5.6. Debugging
It can be challenging to track down the specifics of what a parser is doing (or not doing) because often there’s no directly observable effect. To make that easier, Spicy comes with debugging support that helps during parser development.
Generally, debugging support requires running spicyc or
spicy-driver with option -d; that enables generating debug
versions of the generated C++ code. In addition, the option -X
<tag> may enable additional, more expensive debug instrumentation,
as discussed below. Any use of -X implicitly turns on -d.
5.6.1. Debug Hooks
The simplest way to learn more about what’s going on is to add hooks
with print statements to your grammar. That’s rather disruptive
though, and hence there are also special %debug unit hooks which
only get compiled into the resulting code if spicy-driver is run
with debugging enabled (-d):
module Test;
public type test = unit {
a: /1234/ %debug {
print self.a;
}
b: /567890/;
on b %debug { print self.b; }
};
# printf "1234567890" | spicy-driver -d debugging.spicy
1234
567890
# printf "1234567890" | spicy-driver debugging.spicy
5.6.2. Debug Streams
A second form of debugging support uses runtime debug streams that
instrument the generated parsers to log activity as they are parsing
their input. If you run spicy-driver with -d, you can set the
environment variable HILTI_DEBUG to a set of debug stream names to
select the desired information (see below for the list). Execution
will then print debug information to standard error:
> echo "GET /index.html HTTP/1.0" | HILTI_DEBUG=spicy spicy-driver -d http-request.spicy
[spicy] Request::RequestLine
[spicy] method = GET
[spicy] anon_2 =
[spicy] uri = /index.html
[spicy] anon_3 =
[spicy] Request::Version
[spicy] anon = HTTP/
[spicy] number = 1.0
[spicy] version = [$anon=b"HTTP/", $number=b"1.0"]
[spicy] anon_4 = \n
GET, /index.html, 1.0
The available debug streams include:
spicyLogs unit fields and variables as they receive values. This is often the most helpful output as it shows rather concisely what the parser is doing, and in particular how far it gets in cases where it doesn’t parse something correctly.

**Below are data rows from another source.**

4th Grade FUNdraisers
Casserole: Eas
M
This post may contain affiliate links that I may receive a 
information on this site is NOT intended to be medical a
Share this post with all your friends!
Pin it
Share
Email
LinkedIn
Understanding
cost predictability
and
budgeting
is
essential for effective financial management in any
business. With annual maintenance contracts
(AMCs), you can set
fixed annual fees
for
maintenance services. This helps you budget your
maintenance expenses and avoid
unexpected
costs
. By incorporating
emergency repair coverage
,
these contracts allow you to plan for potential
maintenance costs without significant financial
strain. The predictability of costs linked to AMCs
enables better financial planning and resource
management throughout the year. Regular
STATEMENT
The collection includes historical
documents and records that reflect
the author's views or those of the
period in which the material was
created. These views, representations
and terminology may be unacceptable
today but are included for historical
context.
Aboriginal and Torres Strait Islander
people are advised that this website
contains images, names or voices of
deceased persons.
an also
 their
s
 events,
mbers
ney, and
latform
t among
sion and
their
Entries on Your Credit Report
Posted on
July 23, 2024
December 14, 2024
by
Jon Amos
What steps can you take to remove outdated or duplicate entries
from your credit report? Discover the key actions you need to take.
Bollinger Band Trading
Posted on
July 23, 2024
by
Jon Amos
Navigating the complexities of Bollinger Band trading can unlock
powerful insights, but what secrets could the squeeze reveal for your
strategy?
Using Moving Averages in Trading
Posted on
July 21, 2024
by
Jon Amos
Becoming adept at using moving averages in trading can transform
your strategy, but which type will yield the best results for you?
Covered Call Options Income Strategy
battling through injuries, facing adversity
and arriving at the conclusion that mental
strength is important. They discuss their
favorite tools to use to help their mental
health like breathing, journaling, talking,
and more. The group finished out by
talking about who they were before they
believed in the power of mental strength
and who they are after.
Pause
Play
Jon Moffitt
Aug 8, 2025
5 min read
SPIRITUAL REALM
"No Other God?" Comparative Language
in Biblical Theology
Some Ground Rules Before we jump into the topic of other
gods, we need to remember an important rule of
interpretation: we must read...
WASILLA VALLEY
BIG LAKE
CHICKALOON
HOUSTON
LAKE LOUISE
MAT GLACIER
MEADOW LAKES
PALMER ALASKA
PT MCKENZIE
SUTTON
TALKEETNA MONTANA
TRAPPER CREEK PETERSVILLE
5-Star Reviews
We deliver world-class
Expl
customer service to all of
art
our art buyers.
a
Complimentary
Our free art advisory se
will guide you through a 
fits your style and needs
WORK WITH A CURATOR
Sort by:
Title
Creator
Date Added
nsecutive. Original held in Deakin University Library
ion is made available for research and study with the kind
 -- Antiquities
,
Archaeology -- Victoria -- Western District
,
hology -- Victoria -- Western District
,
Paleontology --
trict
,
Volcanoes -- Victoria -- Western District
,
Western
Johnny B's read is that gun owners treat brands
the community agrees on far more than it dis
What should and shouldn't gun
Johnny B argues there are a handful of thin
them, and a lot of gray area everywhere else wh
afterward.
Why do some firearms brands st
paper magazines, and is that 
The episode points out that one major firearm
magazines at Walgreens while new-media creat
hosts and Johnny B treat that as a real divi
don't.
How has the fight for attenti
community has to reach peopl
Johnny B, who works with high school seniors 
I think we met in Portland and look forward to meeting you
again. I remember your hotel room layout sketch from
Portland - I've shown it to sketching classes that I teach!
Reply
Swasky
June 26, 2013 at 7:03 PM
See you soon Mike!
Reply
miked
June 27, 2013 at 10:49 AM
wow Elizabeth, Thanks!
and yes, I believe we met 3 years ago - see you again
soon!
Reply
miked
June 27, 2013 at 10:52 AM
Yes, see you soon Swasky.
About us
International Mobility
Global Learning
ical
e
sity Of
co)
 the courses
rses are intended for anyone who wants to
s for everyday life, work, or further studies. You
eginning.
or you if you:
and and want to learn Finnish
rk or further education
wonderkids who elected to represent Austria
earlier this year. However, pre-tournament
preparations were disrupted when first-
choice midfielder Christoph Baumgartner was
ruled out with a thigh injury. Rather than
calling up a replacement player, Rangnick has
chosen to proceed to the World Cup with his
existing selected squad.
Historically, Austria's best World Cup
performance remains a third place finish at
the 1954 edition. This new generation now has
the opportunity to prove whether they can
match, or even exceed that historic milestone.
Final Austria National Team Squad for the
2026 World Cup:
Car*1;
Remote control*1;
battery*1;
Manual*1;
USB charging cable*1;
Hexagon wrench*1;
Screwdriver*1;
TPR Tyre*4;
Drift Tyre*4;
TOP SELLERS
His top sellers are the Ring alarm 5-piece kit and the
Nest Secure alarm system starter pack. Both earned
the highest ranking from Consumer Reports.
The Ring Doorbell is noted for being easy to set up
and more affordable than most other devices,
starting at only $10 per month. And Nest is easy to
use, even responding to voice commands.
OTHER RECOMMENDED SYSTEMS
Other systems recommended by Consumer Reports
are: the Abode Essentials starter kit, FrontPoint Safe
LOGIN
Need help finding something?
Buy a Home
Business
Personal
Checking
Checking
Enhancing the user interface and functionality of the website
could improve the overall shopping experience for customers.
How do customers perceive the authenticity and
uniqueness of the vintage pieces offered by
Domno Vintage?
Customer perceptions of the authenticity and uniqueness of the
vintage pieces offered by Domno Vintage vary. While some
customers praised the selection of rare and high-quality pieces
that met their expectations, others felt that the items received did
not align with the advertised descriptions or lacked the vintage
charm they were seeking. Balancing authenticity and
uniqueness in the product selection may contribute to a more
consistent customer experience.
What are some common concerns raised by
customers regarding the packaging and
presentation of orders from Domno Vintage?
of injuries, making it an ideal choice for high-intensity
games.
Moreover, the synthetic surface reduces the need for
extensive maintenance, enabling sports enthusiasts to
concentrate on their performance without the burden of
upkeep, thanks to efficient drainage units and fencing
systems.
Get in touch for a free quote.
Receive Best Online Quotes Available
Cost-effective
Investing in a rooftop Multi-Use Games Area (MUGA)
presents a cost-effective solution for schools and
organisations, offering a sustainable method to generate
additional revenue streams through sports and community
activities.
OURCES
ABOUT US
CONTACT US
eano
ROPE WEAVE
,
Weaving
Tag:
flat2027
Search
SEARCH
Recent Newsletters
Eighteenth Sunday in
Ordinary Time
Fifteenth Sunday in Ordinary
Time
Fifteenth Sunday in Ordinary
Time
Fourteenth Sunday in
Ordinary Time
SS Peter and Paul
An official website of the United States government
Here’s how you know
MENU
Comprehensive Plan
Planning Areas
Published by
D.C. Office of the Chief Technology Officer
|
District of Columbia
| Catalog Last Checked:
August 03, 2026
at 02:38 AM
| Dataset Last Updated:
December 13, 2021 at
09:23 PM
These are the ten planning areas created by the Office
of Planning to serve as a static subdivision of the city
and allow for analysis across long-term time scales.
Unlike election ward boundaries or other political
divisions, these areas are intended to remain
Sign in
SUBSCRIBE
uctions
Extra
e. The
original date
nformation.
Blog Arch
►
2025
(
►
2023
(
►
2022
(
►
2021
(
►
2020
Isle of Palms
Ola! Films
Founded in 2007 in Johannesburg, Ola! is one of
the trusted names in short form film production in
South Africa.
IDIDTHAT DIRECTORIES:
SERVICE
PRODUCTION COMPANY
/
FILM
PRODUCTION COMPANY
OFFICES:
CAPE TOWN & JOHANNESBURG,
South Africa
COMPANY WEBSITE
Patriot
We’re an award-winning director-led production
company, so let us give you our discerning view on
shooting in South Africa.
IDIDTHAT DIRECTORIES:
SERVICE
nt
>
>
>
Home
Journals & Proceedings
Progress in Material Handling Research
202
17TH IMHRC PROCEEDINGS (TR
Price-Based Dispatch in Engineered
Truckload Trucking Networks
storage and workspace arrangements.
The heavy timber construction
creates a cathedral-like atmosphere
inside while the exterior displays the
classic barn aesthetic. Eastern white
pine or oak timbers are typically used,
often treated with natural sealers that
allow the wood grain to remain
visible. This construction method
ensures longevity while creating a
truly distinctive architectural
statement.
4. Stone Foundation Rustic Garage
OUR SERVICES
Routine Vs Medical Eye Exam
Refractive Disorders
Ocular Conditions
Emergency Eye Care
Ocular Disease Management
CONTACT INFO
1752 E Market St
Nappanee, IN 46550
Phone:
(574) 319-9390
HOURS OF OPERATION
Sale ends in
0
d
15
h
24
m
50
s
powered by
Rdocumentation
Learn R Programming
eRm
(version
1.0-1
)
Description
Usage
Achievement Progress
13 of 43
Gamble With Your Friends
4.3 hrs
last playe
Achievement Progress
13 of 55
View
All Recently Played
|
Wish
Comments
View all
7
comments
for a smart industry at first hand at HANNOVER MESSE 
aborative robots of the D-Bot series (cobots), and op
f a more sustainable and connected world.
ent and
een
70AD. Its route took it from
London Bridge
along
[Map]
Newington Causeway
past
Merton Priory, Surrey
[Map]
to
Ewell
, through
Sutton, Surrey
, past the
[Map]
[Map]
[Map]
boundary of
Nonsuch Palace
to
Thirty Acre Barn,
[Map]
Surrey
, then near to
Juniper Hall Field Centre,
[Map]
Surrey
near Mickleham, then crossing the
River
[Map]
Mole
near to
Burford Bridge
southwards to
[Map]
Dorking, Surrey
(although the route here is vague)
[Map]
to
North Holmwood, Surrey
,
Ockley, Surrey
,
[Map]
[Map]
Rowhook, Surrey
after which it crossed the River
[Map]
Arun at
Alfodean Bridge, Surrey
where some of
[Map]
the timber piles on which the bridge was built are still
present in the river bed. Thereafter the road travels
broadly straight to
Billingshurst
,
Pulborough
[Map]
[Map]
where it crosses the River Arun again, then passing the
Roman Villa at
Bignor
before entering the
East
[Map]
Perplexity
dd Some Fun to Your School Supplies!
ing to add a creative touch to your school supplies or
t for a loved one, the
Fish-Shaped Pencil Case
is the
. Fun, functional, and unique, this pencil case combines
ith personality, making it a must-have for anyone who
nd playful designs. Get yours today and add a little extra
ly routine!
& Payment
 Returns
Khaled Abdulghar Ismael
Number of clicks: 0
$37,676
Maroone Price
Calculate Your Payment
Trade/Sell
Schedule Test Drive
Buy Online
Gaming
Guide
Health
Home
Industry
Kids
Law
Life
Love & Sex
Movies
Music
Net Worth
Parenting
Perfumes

spicy-verboseLogs various internals about the parsing process, including the grammar rules currently being parsed, the current input, and lexer tokens.
This stream is primarily intended for debugging the Spicy compiler itself, but it can be helpful also in particular for understanding the data that remains to be parsed.
hilti-traceThis is a HILTI-level debug stream that records every HILTI instruction being executed. To use this, you need to run
spicy-driverwith-X trace.This stream is primarily intended for debugging the Spicy compiler itself.
hilti-flowThis is a HILTI-level debug level recording flow information like function calls. To use this, you need to run
spicy-driverwith-X flow.This stream is primarily intended for debugging the Spicy compiler itself, although it may also be helpful to understand the internal control flow when writing a grammar.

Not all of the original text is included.